I have a 2018 210 URS (cable slide system on 3 rollers) purchase use in 2020. In 2021 I notice the black plastic on the under side of the slide out began to crack and one corner is beginning to separate also there are multiple cracks forming. I contacted the deal and the replacement plastic is about $200 plus shipping from the dealer. The dealer quote $1,200 to $1,500 for the labor to remove the slide out, old plastic, glue on the new plastic then replace the slide out. Then he said he could guarantee the plastic wouldn't crack again. 
Anyone have any successful ways to repair the plastic without spending $1,500 to $2,000?


----------



## thefulminator (Aug 8, 2007)

I repaired the plastic under the rear slide on my prior trailer, a 2008 21RS. It had a manual slide out. I pulled it out of storage one spring to find the plastic had come lose from the door side channel on the slide, sagging in the middle and cracked. The bottom of the slide was plywood and I was able to install a grid of pan head screws to hold up the plastic. I made sure to keep the screws away from where the rollers contacted the slide. Once the plastic was back in place, I sealed the cracks with silicone caulk. 

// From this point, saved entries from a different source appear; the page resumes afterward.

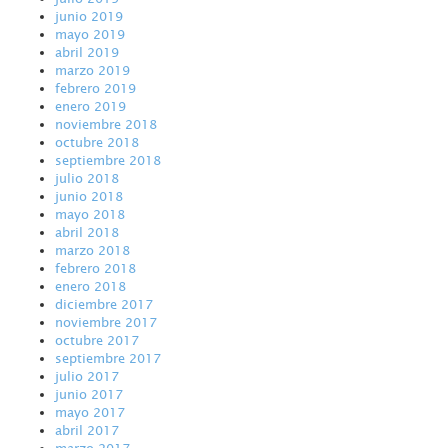
junio 2019
mayo 2019
abril 2019
marzo 2019
febrero 2019
enero 2019
noviembre 2018
octubre 2018
septiembre 2018
julio 2018
junio 2018
mayo 2018
abril 2018
marzo 2018
febrero 2018
enero 2018
diciembre 2017
noviembre 2017
octubre 2017
septiembre 2017
julio 2017
junio 2017
mayo 2017
abril 2017
marzo 2017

I'm not sure if the power slides still have plywood as the bottom layer. I've felt the one on our current 2013 259RS and it seems less rigid than the one on the old trailer.





  








IMG_0009A.jpg




__
thefulminator


__
Jul 22, 2012


----------



## Bert (9 mo ago)

thefulminator said:


> I repaired the plastic under the rear slide on my prior trailer, a 2008 21RS. It had a manual slide out. I pulled it out of storage one spring to find the plastic had come lose from the door side channel on the slide, sagging in the middle and cracked. The bottom of the slide was plywood and I was able to install a grid of pan head screws to hold up the plastic. I made sure to keep the screws away from where the rollers contacted the slide. Once the plastic was back in place, I sealed the cracks with silicone caulk.
> 
> I'm not sure if the power slides still have plywood as the bottom layer. I've felt the one on our current 2013 259RS and it seems less rigid than the one on the old trailer.
> 
> ...


Thanks for the information. 
I have used a stud finder and there is a stud running above each roller, so can't anker into those. Guess the best way to find out is to drill a test hole to see if there is plywood to hold the screws.


----------